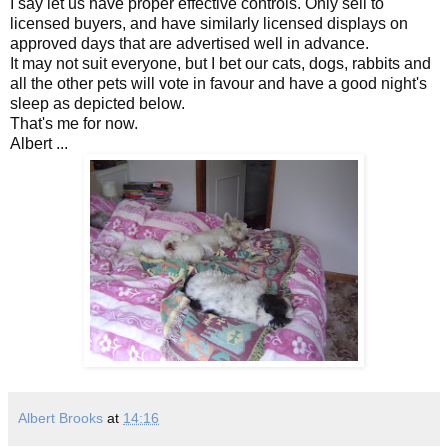
I say let us have proper effective controls. Only sell to
licensed buyers, and have similarly licensed displays on
approved days that are advertised well in advance.
It may not suit everyone, but I bet our cats, dogs, rabbits and
all the other pets will vote in favour and have a good night's
sleep as depicted below.
That's me for now.
Albert ...
Albert Brooks
at
14:16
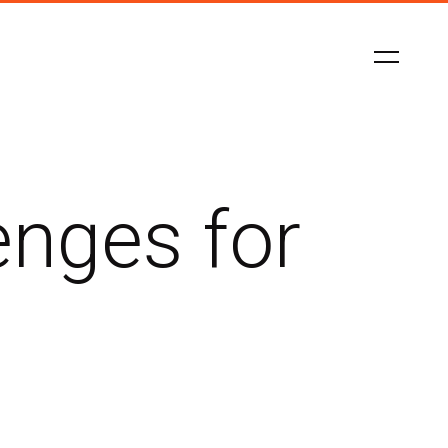
enges for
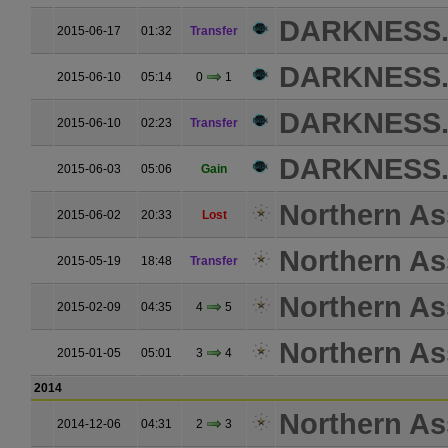
DARKNESS
2015-06-17
01:32
Transfer
DARKNESS
2015-06-10
05:14
0
1
DARKNESS
2015-06-10
02:23
Transfer
DARKNESS
2015-06-03
05:06
Gain
Northern As
2015-06-02
20:33
Lost
Northern As
2015-05-19
18:48
Transfer
Northern As
2015-02-09
04:35
4
5
Northern As
2015-01-05
05:01
3
4
2014
Northern As
2014-12-06
04:31
2
3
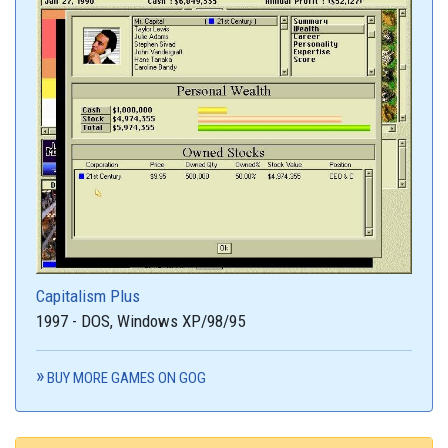
Capitalism Plus
1997 - DOS, Windows XP/98/95
BUY MORE GAMES ON GOG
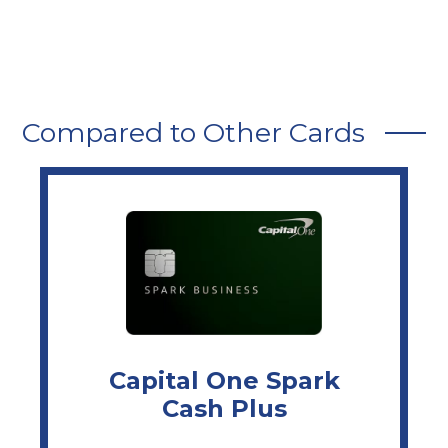
Compared to Other Cards
Capital One Spark
Cash Plus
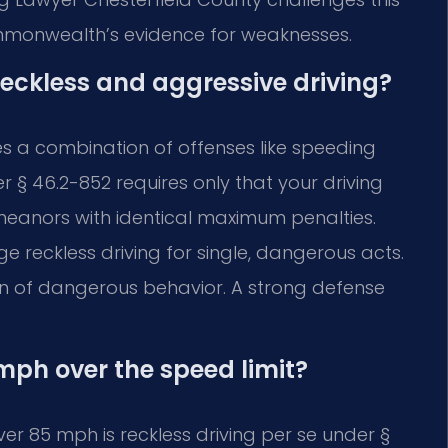
mmonwealth’s evidence for weaknesses.
reckless and aggressive driving?
es a combination of offenses like speeding
 § 46.2-852 requires only that your driving
eanors with identical maximum penalties.
 reckless driving for single, dangerous acts.
rn of dangerous behavior. A strong defense
mph over the speed limit?
ver 85 mph is reckless driving per se under §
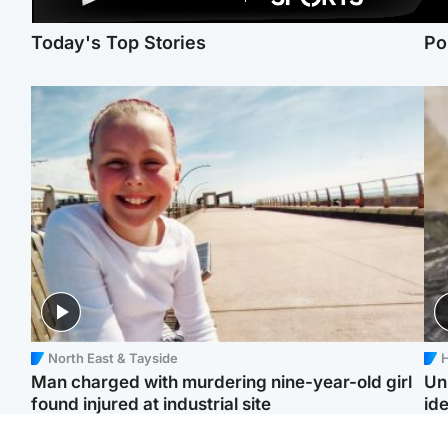
Today's Top Stories
Po
North East & Tayside
H
Man charged with murdering nine-year-old girl
Un
found injured at industrial site
ide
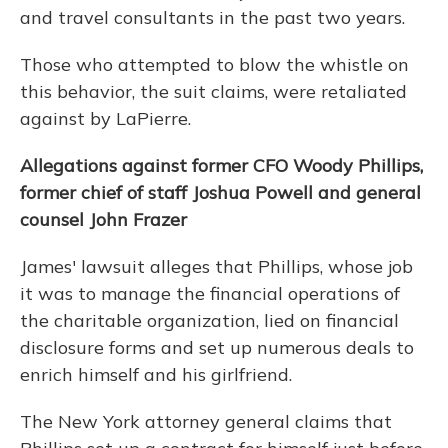
and travel consultants in the past two years.
Those who attempted to blow the whistle on
this behavior, the suit claims, were retaliated
against by LaPierre.
Allegations against former CFO Woody Phillips,
former chief of staff Joshua Powell and general
counsel John Frazer
James' lawsuit alleges that Phillips, whose job
it was to manage the financial operations of
the charitable organization, lied on financial
disclosure forms and set up numerous deals to
enrich himself and his girlfriend.
The New York attorney general claims that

- [Work task]: Each line of the listing that includes the word "behavior" should be copied out.

- [Solution for this task]:
rn of dangerous behavior. A strong defense
this behavior, the suit claims, were retaliated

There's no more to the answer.